Ritual Panen Tebu Bapak
Siang
itu matahari bersinar lebih panas, angin yang berhembus kencang hanya
menerbangkan debu ke pekarangan rumahku, daun-daun yang telah meranggas dari
rantingya tertiup menyebar meninggalkan batang pohon kakao yang setahun lalu ditanam
bapak di sekitar rumah. “Buah Kakao harganya lebih mahal daripada tanaman tebu,”
Katanya sambil menyeka keringat yang menetes menghampiri bibir hitamnya.
“Trus,
kenapa kebun tebu tidak diganti saja dengan Kakao ?”
“Itu urusan bapak, kau tidak perlu tahu!”
“Aku
kan penerus bapak di keluarga kita.”
“Nanti kalau bapak telah mati, saat itu juga kau
bisa menggantinya tetapi tidak jika bapak masih hidup, tidak, tidak boleh.”
Akupun berlalu meninggalkannya yang masih sibuk
mencangkul tanah yang telah keras karena sudah sebulan hujan tidak turun di
desa kami.
Masih di siang itu, bapak tiba-tiba menggedor-gedor
pintu, hampir saja pintu kayu yang sudah rapuh dimakan rayap itu roboh
dibuatnya.
“Murni, cepat buka pintunya”
Dengan terpontang-panting, ibu bergegas membuka
pintuya.
“Ada apa bang ?” Tanya ibu sambil menatap wajah
bapak yang telah menghitam terbakar sengatan matahari dan wajahnya dipenuhi
keringat pesing khas petani yang baru pulang menggarap kebun.

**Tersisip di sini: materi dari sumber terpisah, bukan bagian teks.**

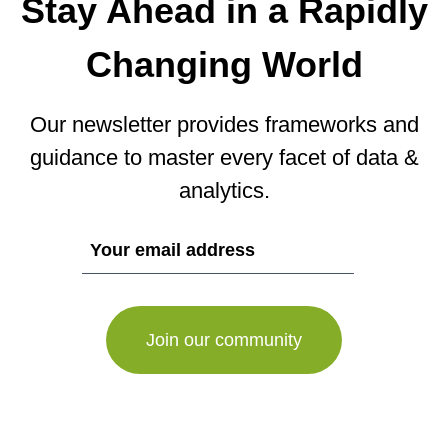
Stay Ahead in a Rapidly
Changing World
Our newsletter provides frameworks and
guidance to master every facet of data &
analytics.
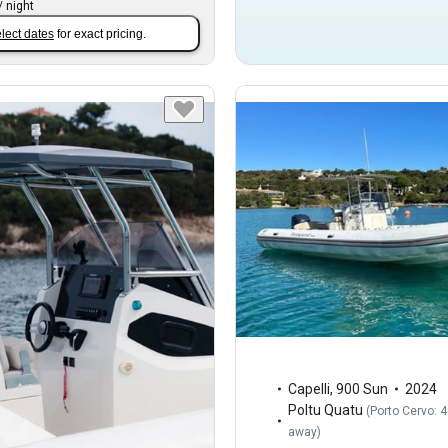
/
night
lect dates
for exact pricing.
Capelli
,
900 Sun
2024
Poltu Quatu
(
Porto Cervo: 
away
)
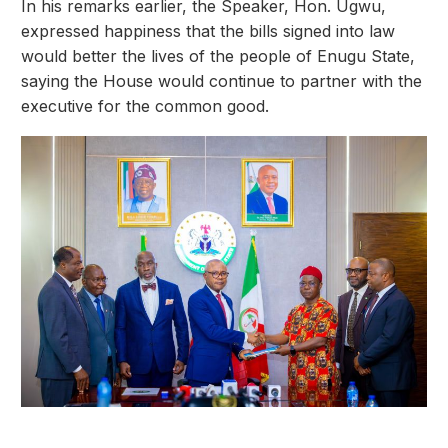
In his remarks earlier, the Speaker, Hon. Ugwu,
expressed happiness that the bills signed into law
would better the lives of the people of Enugu State,
saying the House would continue to partner with the
executive for the common good.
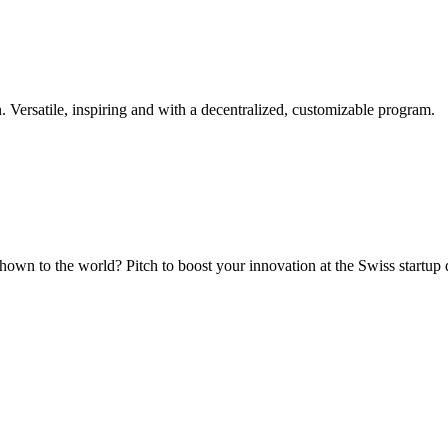
. Versatile, inspiring and with a decentralized, customizable program.
hown to the world? Pitch to boost your innovation at the Swiss startup 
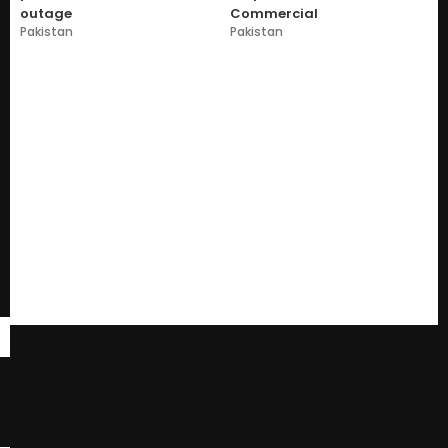
outage
Commercial
Pakistan
Pakistan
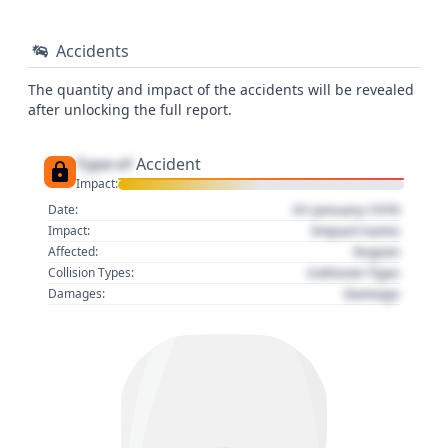
Accidents
The quantity and impact of the accidents will be revealed
after unlocking the full report.
Type of
Accident
Impact:
01 January 1970
Date:
Impact name
Impact:
Region
Affected:
Collision Type
Collision Types:
Damage
Damages:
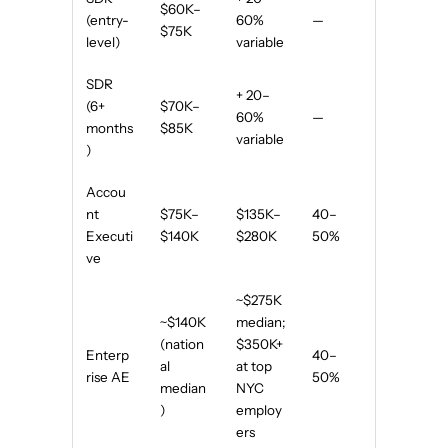
$60K–
(entry-
60%
—
$75K
level)
variable
SDR
+ 20–
(6+
$70K–
60%
—
months
$85K
variable
)
Accou
nt
$75K–
$135K–
40–
Executi
$140K
$280K
50%
ve
~$275K
~$140K
median;
(nation
$350K+
Enterp
40–
al
at top
rise AE
50%
median
NYC
)
employ
ers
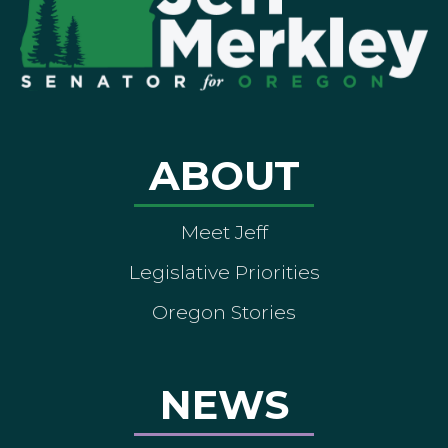
ABOUT
Meet Jeff
Legislative Priorities
Oregon Stories
NEWS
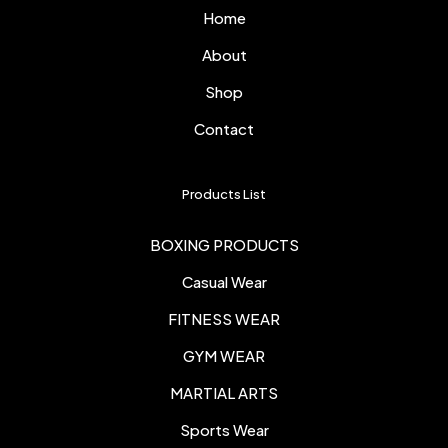
Home
About
Shop
Contact
Products List
BOXING PRODUCTS
Casual Wear
FITNESS WEAR
GYM WEAR
MARTIAL ARTS
Sports Wear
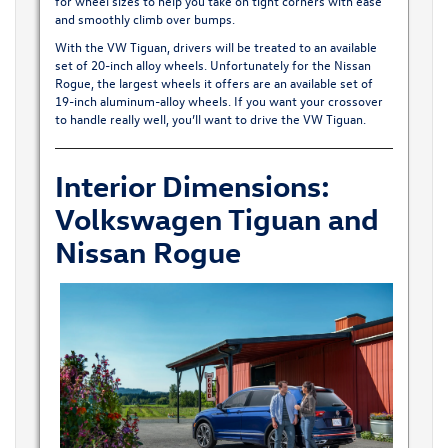
for wheel sizes to help you take on tight corners with ease
and smoothly climb over bumps.
With the VW Tiguan, drivers will be treated to an available
set of 20-inch alloy wheels. Unfortunately for the Nissan
Rogue, the largest wheels it offers are an available set of
19-inch aluminum-alloy wheels. If you want your crossover
to handle really well, you’ll want to drive the VW Tiguan.
Interior Dimensions:
Volkswagen Tiguan and
Nissan Rogue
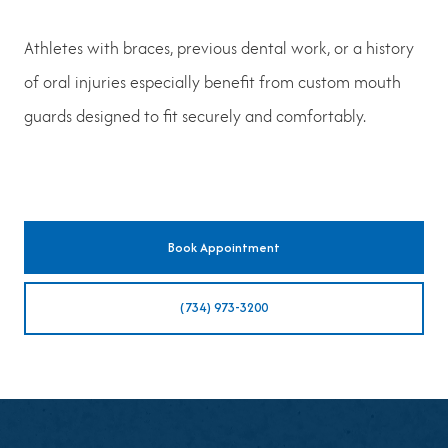
Athletes with braces, previous dental work, or a history
of oral injuries especially benefit from custom mouth
guards designed to fit securely and comfortably.
Book Appointment
(734) 973-3200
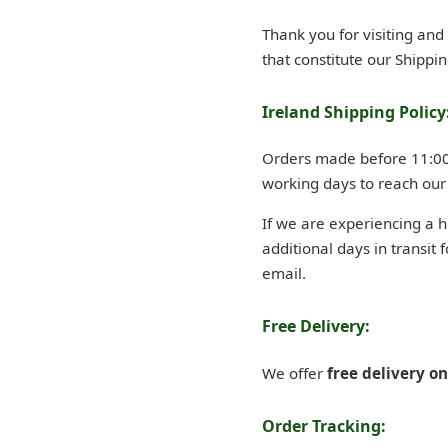
Thank you for visiting an
that constitute our Shippin
Ireland Shipping Policy
Orders made before 11:00 A
working days to reach our
If we are experiencing a 
additional days in transit 
email.
Free Delivery:
We offer
free delivery o
Order Tracking:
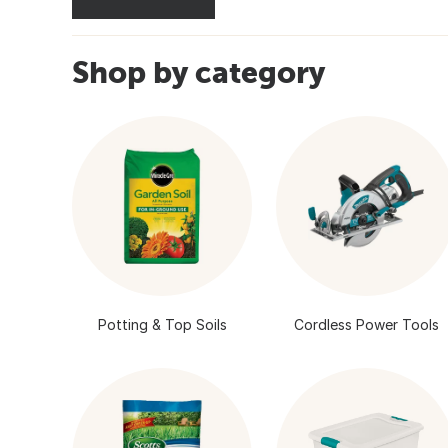
Shop by category
Potting & Top Soils
Cordless Power Tools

Bapak terlihat tergesa-gesa mengambil sabit yang
sudah lama tersimpan di bawah kasurnya.
Ibu yang kaget melihat tingkah laku bapak yang aneh mencoba menghadangnya di pintu namun bapak
menabrak tubuh ibu sehingga dia hanya bisa terduduk melihat bapak hilang di
rimbunnya pepohonan.
“Kejar bapakmu itu nak, nanti dia pergi untuk
memenggal kepala orang” teriak ibu yang matanya telah terluka melihat bapak untuk
pertama kalinya berbuat sekasar itu.
Aku pun berlari tanpa menggunakan alas kaki di jalan
setapak berbatu mengikuti langkah bapak yang sangat cepat menghilang di
lebatnya kebun tebu. Namun, aku yang tadinya khawatir melihat tingkah laku
bapak menjadi agak tenang karena bapak hanya ke kebun tebu bukan mencari orang
yang kepalanya akan dipenggal dengan sekali sabetan.
Bapak membabat semua pohon tebu yang ada dikebunnya,
dia tidak memilih tebu masak yang telah siap panen atau tebu yang masih muda.
Semua batang tebuh dipatahkan dari akar-akarnya hanya dalam waktu yang singkat.
Saya yang berdiri di pinggiran kebun tebu hanya bisa melihat bapak meluapkan emosinya
di setiap pohon tebu yang ada di dekatnya. Dia bertindak seperti sedang
memenggal kepala tahanan yang di hukum mati di peperangan. Tiba-tiba lamunanku
terhenti ketika bapak sudah ada di hadapanku dan mendorong badanku yang kurus
ini untuk memunguti batang tebu yang telah meregang nyawa di sabit bapak.
“Cepat kumpulin tebu itu lalu bawa ke gudang
penggilingan”
“Iya bapak” jawabku sambil memunguti tebu.
Kulihat tubuhnya yang sudah renta itu dia hempaskan
ke tanah dengan nafas yang tersengal-sengal seperti manusia yang akan
kehilangan nafas. Matanya yang bulat kosong melihat sekeliling kebunnya telah
rata dengan tanah. Sesekali saya melihat dia meneteskan air mata yang telah
lama tidak tampak di wajah bapak yang menanggung derita karena hanya bekerja
sebagai petani tebu, lalu dia menyekanya dengan lengan baju yang telah dibasahi
keringat.
Entah setan apa yang merasuki bapak hari ini, dia tiba-tiba
memanen semua tebu walaupun yang belum masak. Pertanyaan itu terus menghantui
setiap langkah kaki menulusuri jalan yang menanjak menuju pabrik penggilingan
tebu bersama bapak yang berjalan tergontai-gontai seakan energinya telah
terkuras habis dikoyak oleh tebu yang memenuhi punggunnya.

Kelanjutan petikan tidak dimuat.